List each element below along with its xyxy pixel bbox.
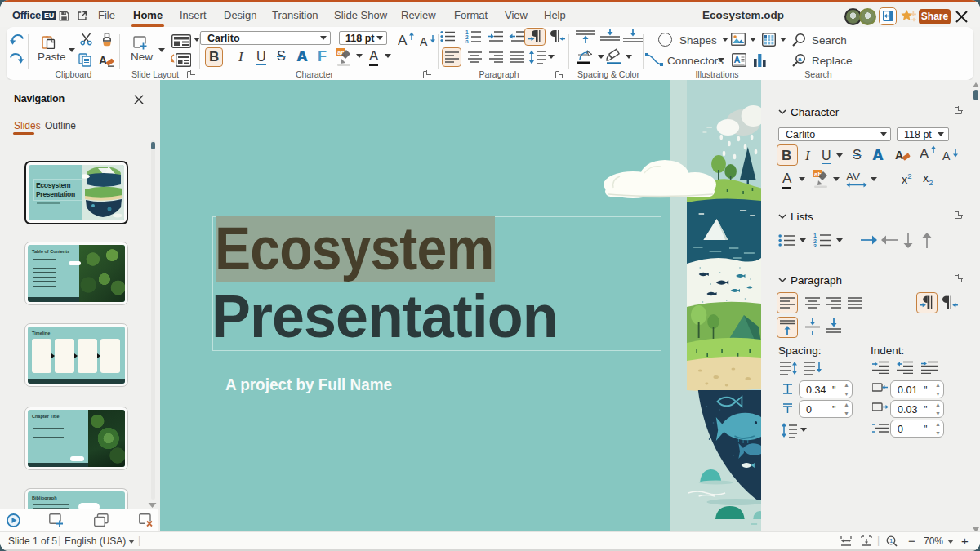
svg-text:3: 3 [813, 243, 817, 248]
svg-text:a: a [798, 56, 802, 63]
svg-text:AV: AV [846, 171, 860, 183]
svg-text:A: A [734, 55, 741, 64]
svg-text:A: A [398, 33, 408, 47]
svg-text:A: A [99, 54, 107, 67]
svg-text:A: A [942, 149, 951, 162]
svg-text:3: 3 [466, 39, 469, 44]
svg-text:1: 1 [889, 537, 893, 544]
svg-text:A: A [895, 149, 903, 162]
svg-text:A: A [420, 35, 428, 47]
svg-text:A: A [920, 146, 929, 160]
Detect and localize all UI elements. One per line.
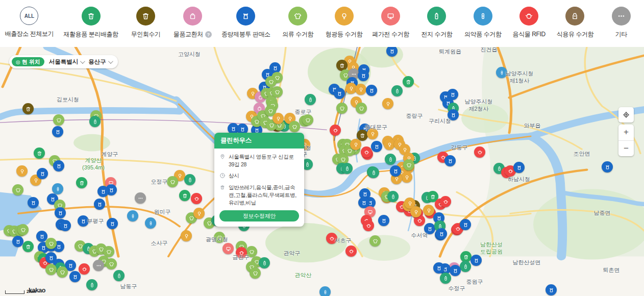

◆ **AIM OF THE EXERCISE**:
Give the records back exactly, with no pictures.

◆ **EXERCISE SOLUTION**:
List each element below along with its xyxy pixel bbox.
svg-text:3: 3 [813, 243, 817, 248]
svg-text:a: a [798, 56, 802, 63]
svg-text:AV: AV [846, 171, 860, 183]
svg-text:A: A [734, 55, 741, 64]
svg-text:A: A [398, 33, 408, 47]
svg-text:A: A [99, 54, 107, 67]
svg-text:A: A [942, 149, 951, 162]
svg-text:3: 3 [466, 39, 469, 44]
svg-text:1: 1 [889, 537, 893, 544]
svg-text:A: A [895, 149, 903, 162]
svg-text:A: A [420, 35, 428, 47]
svg-text:A: A [920, 146, 929, 160]
Detect and localize all UI elements. One per line.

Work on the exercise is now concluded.